Преемницу чуть что – клонило в сон. Мало того что ее раскатистый храп мешал мне спать по ночам, так по ее недосмотру в детскую пробрался опоссум. А опоссум при свете луны вполне сойдет за гончую из ада. Наоралась я так, что целую неделю хрипела, и Нора отпаивала меня теплым молоком с патокой.
Видимо, от пережитого у меня начались ночные неприятности. Следующая воспитательница ленилась будить меня по ночам, вследствие чего я целый месяц спала на мокрых простынях. Вычислила ленивицу все та же Нора. Однако выпороты были обе – нянька за недогляд, а Нора за то, что сунулась в детскую, куда Селестина строго-настрого запретила ей приходить. Мама подозревала, что именно там, в детской, на мягком ковре подле моей колыбели-лодочки, была зачата Дезире.
И вот еще одна мучительница! Бабушка нарекает ее Розой, как и всех предыдущих, чтобы я не утруждалась запоминать новое имя. Когда Роза входит в детскую, я забиваюсь под туалетный столик, вцепившись в точеные ножки. Из своего убежища наблюдаю, как по паркету топают босые черные ступни, уже сполоснутые от дорожной пыли. Няня становится на колени. Увидев ее страшное лицо напротив своего, я готовлюсь самозабвенно заорать, но она прикладывает палец к губам.
– Тссс, милая, ну что ж ты так, ну, не бойся. Я тебя не обижу. И никому в обиду не дам, – молвит Роза на певучем креольском, совсем не похожем на ее прежний грубоватый говорок, и слова каплями патоки падают мне в душу. В них столько искренней, лишенной подобострастия теплоты, что я сразу же проникаюсь к няне доверием.
– Ты ведь не белая, да, детка? Ты не такая, как они, Флёретт. Ты одна из нас. Вот и хорошо.
Она говорит это как комплимент, хотя я ничего хорошего тут не нахожу. Однажды я подслушала болтовню служанок у колодца, будто мадам выла дурным голосом, когда ей принесли показать мадемуазель. Как, мол, так вышло, чтобы у нее, Селестины де Россиньоль, чья кожа белее миндального цвета, родилась чернавка? Вся в прадеда-лакея! Решаюсь признаться:
– Я видела бабочку.
Губы Розы растягиваются в улыбке, но только с левой стороны.
– Еще б ты ее не видела! У тебя дар, детка. Дар, которого нет у белых, а из черных мало кто может им похвастаться. Из тебя получится хорошая лошадка.

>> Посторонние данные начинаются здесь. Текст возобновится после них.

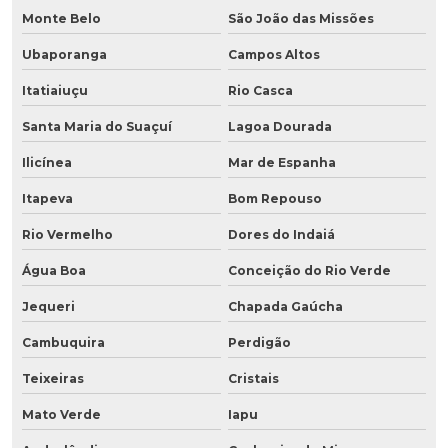
Monte Belo
São João das Missões
Ubaporanga
Campos Altos
Itatiaiuçu
Rio Casca
Santa Maria do Suaçuí
Lagoa Dourada
Ilicínea
Mar de Espanha
Itapeva
Bom Repouso
Rio Vermelho
Dores do Indaiá
Água Boa
Conceição do Rio Verde
Jequeri
Chapada Gaúcha
Cambuquira
Perdigão
Teixeiras
Cristais
Mato Verde
Iapu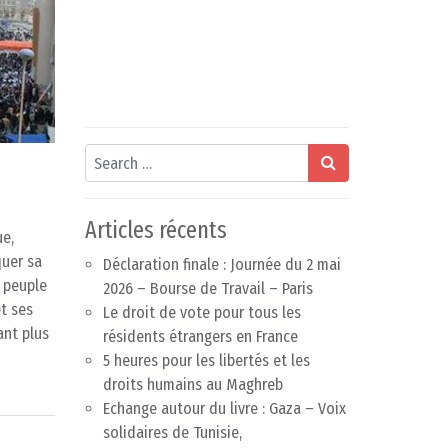
Search
Articles récents
ue,
uer sa
Déclaration finale : Journée du 2 mai
e peuple
2026 – Bourse de Travail – Paris
et ses
Le droit de vote pour tous les
ant plus
résidents étrangers en France
5 heures pour les libertés et les
droits humains au Maghreb
Echange autour du livre : Gaza – Voix
solidaires de Tunisie,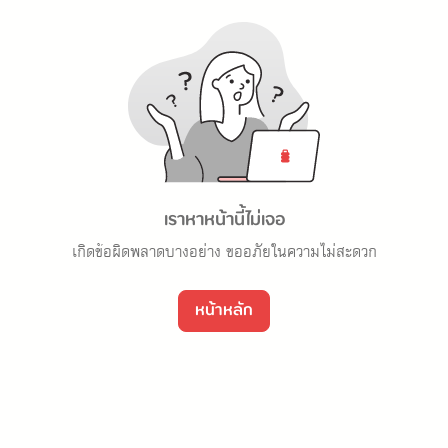
เราหาหน้านี้ไม่เจอ
เกิดข้อผิดพลาดบางอย่าง ขออภัยในความไม่สะดวก
หน้าหลัก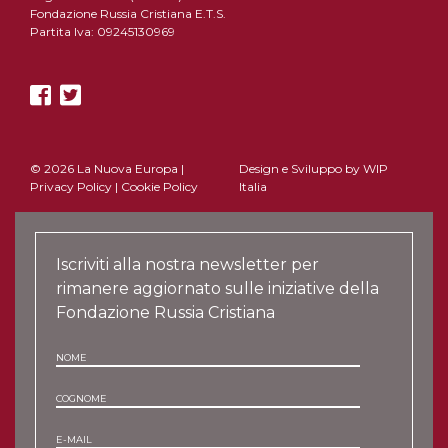
Fondazione Russia Cristiana E.T.S.
Partita Iva: 09245130969
© 2026 La Nuova Europa |
Design e Sviluppo by
WIP
Privacy Policy
|
Cookie Policy
Italia
Iscriviti alla nostra newsletter per
rimanere aggiornato sulle iniziative della
Fondazione Russia Cristiana
NOME
COGNOME
E-MAIL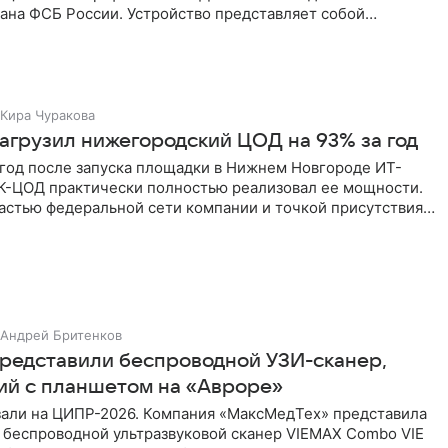
ана ФСБ России. Устройство представляет собой
обильное абонентское
Кира Чуракова
агрузил нижегородский ЦОД на 93% за год
 год после запуска площадки в Нижнем Новгороде ИТ-
К-ЦОД практически полностью реализовал ее мощности.
астью федеральной сети компании и точкой присутствия
рос
Андрей Бритенков
представили беспроводной УЗИ-сканер,
й с планшетом на «Авроре»
зали на ЦИПР-2026. Компания «МаксМедТех» представила
 беспроводной ультразвуковой сканер VIEMAX Combo VIE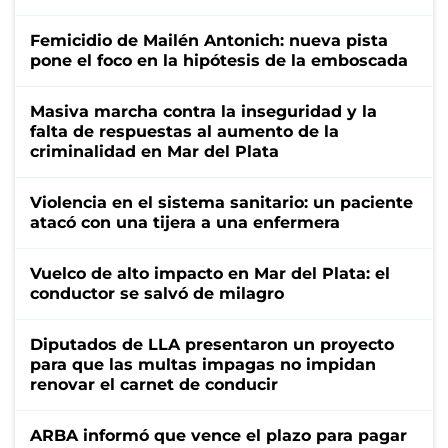
Femicidio de Mailén Antonich: nueva pista
pone el foco en la hipótesis de la emboscada
Masiva marcha contra la inseguridad y la
falta de respuestas al aumento de la
criminalidad en Mar del Plata
Violencia en el sistema sanitario: un paciente
atacó con una tijera a una enfermera
Vuelco de alto impacto en Mar del Plata: el
conductor se salvó de milagro
Diputados de LLA presentaron un proyecto
para que las multas impagas no impidan
renovar el carnet de conducir
ARBA informó que vence el plazo para pagar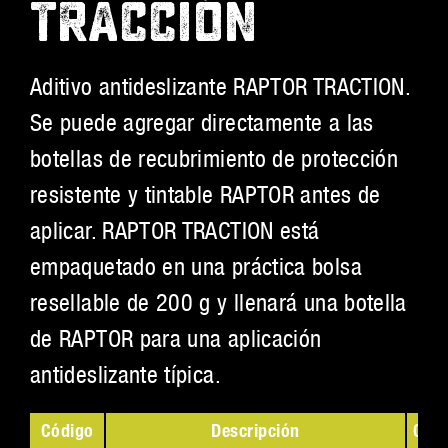
TRACCIÓN
Aditivo antideslizante RAPTOR TRACTION.
Se puede agregar directamente a las
botellas de recubrimiento de protección
resistente y tintable RAPTOR antes de
aplicar. RAPTOR TRACTION está
empaquetado en una práctica bolsa
resellable de 200 g y llenará una botella
de RAPTOR para una aplicación
antideslizante típica.
Código
Descripción
Colo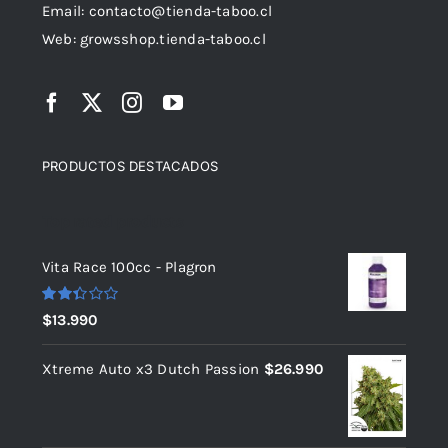
Email: contacto@tienda-taboo.cl
Web: growsshop.tienda-taboo.cl
PRODUCTOS DESTACADOS
Top rated products
Vita Race 100cc - Plagron
Valorado
$
13.990
con
2.36
de 5
Xtreme Auto x3 Dutch Passion
$
26.990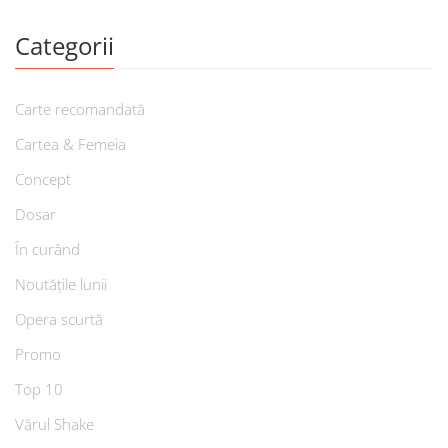
Categorii
Carte recomandată
Cartea & Femeia
Concept
Dosar
În curând
Noutățile lunii
Opera scurtă
Promo
Top 10
Vărul Shake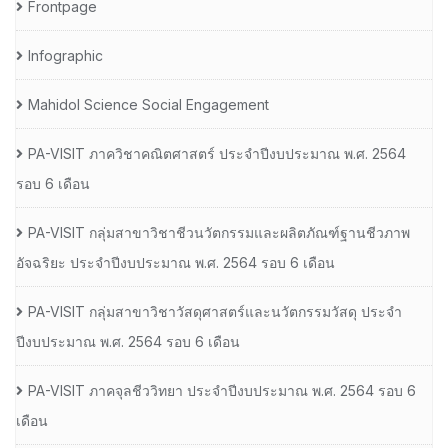
Frontpage
Infographic
Mahidol Science Social Engagement
PA-VISIT ภาควิชาคณิตศาสตร์ ประจำปีงบประมาณ พ.ศ. 2564
รอบ 6 เดือน
PA-VISIT กลุ่มสาขาวิชาชีวนวัตกรรมและผลิตภัณฑ์ฐานชีวภาพ
อัจฉริยะ ประจำปีงบประมาณ พ.ศ. 2564 รอบ 6 เดือน
PA-VISIT กลุ่มสาขาวิชาวัสดุศาสตร์และนวัตกรรมวัสดุ ประจำ
ปีงบประมาณ พ.ศ. 2564 รอบ 6 เดือน
PA-VISIT ภาคจุลชีววิทยา ประจำปีงบประมาณ พ.ศ. 2564 รอบ 6
เดือน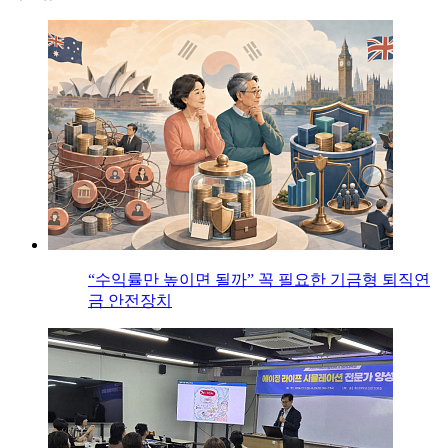
“수익률만 높이면 될까” 꼭 필요한 기금형 퇴직연
금 안전장치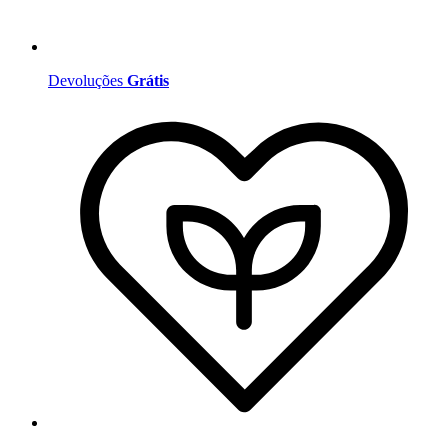
Devoluções
Grátis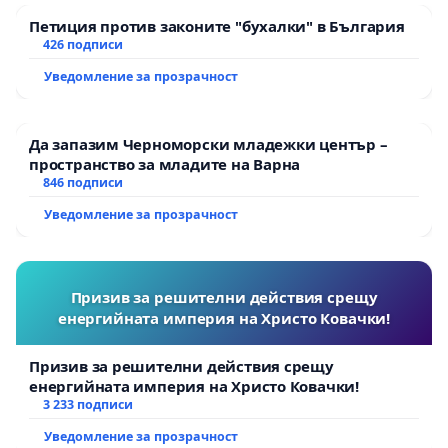
Петиция против законите "бухалки" в България
426 подписи
Уведомление за прозрачност
Да запазим Черноморски младежки център –
пространство за младите на Варна
846 подписи
Уведомление за прозрачност
Призив за решителни действия срещу
енергийната империя на Христо Ковачки!
Призив за решителни действия срещу
енергийната империя на Христо Ковачки!
3 233 подписи
Уведомление за прозрачност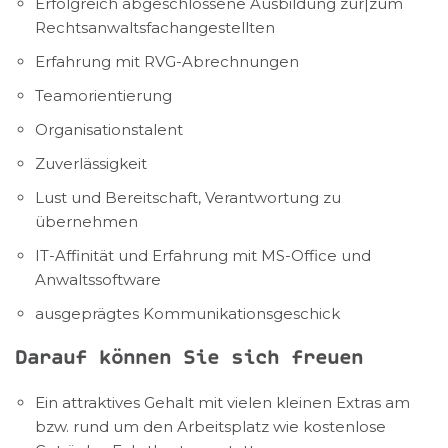
Erfolgreich abgeschlossene Ausbildung zur|zum
Rechtsanwaltsfachangestellten
Erfahrung mit RVG-Abrechnungen
Teamorientierung
Organisationstalent
Zuverlässigkeit
Lust und Bereitschaft, Verantwortung zu
übernehmen
IT-Affinität und Erfahrung mit MS-Office und
Anwaltssoftware
ausgeprägtes Kommunikationsgeschick
Darauf können Sie sich freuen
Ein attraktives Gehalt mit vielen kleinen Extras am
bzw. rund um den Arbeitsplatz wie kostenlose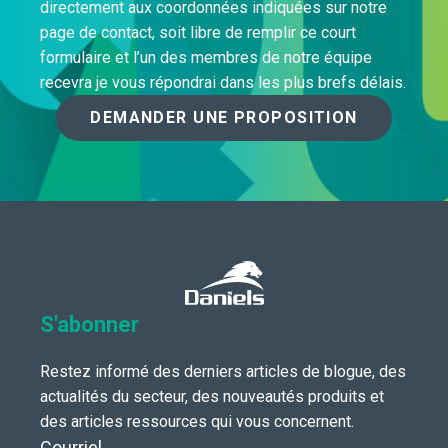
directement aux coordonnées indiquées sur notre
page de contact, soit libre de remplir ce court
formulaire et l’un des membres de notre équipe
recevra je vous répondrai dans les plus brefs délais.
DEMANDER UNE PROPOSITION
S'abonner
Restez informé des derniers articles de blogue, des
actualités du secteur, des nouveautés produits et
des articles ressources qui vous concernent.
Courriel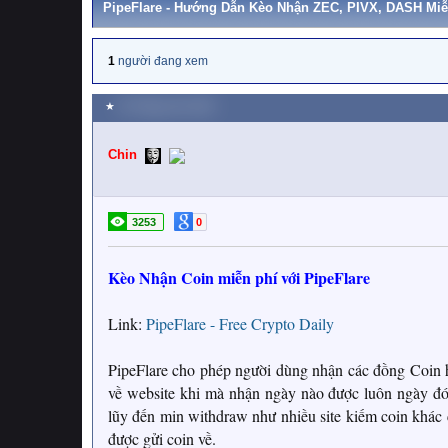
PipeFlare - Hướng Dẫn Kèo Nhận ZEC, PIVX, DASH Miễ
1
người đang xem
★
23 Tháng chín 2021
Chin
3253
0
Kèo Nhận Coin miễn phí với PipeFlare
Link:
PipeFlare - Free Crypto Daily
PipeFlare cho phép người dùng nhận các đồng Coin hỗ
về website khi mà nhận ngày nào được luôn ngày đó,
lũy đến min withdraw như nhiều site kiếm coin khác 
được gửi coin về.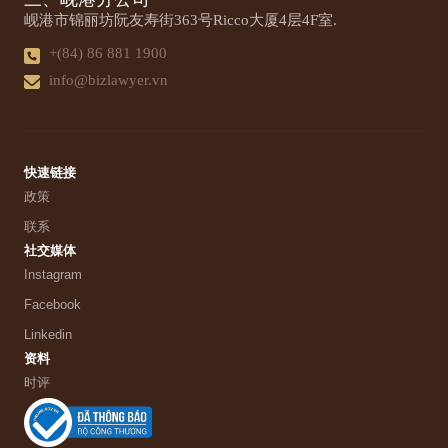
岘港市锦丽坊阮友寿街363号Ricco大厦4层4F室.
+(84) 86 881 1900
info@bizlawyer.vn
快速链接
政策
联系
社交媒体
Instagram
Facebook
Linkedin
资料
时评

– Лошадка? Но я же вовсе не лошадка! Я вовсе девочка!
Или она меня заколдует, как ведьма из сказок Шарля Перро? Мне почему-то вспоминается Лафонтен, гнедой жеребец, которого папа выиграл в карты на прошлой Марди-Гра. Как этот конь бьет копытами, как он скалится, хоть плеть ему покажи, хоть мешок сахара! А уж ржет, словно гром грохочет! Говорят, в Новом Орлеане он одним ударом вышиб мозги конюшонку, едва тот коснулся скребницей его покатого лоснящегося крупа. Даже здоровяк Люсьен, папин камердинер и грум, покрывается испариной, получая приказ седлать Лафонтена. «Дьявол во плоти», – плюется бабушка, а папа хохочет – ему-то конь послушен. Неужели я стану лютой, как Лафонтен? Вряд ли, ведь злобы во мне маловато. Скорее уж я превращусь в похожую на бочонок пони, вроде той, на которой катается Аделина Валанкур. На всякий случай внимательно осматриваю свои ладошки. След от четок почти сошел, но кожа пока что не ороговела.